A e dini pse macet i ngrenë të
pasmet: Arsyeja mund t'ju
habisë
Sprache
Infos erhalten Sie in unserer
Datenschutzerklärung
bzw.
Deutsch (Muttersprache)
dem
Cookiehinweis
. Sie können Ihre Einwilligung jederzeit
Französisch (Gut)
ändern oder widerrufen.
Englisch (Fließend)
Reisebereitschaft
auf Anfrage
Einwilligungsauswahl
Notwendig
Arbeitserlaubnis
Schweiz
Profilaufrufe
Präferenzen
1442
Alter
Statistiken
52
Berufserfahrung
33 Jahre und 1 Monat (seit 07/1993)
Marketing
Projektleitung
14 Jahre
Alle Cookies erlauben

____________

Your task is to transcribe the line containing "Englisch (Fließend)" and every line after it, through the last line of the data, exactly as written and with nothing more.

Englisch (Fließend)
Reisebereitschaft
auf Anfrage
Einwilligungsauswahl
Notwendig
Arbeitserlaubnis
Schweiz
Profilaufrufe
Präferenzen
1442
Alter
Statistiken
52
Berufserfahrung
33 Jahre und 1 Monat (seit 07/1993)
Marketing
Projektleitung
14 Jahre
Alle Cookies erlauben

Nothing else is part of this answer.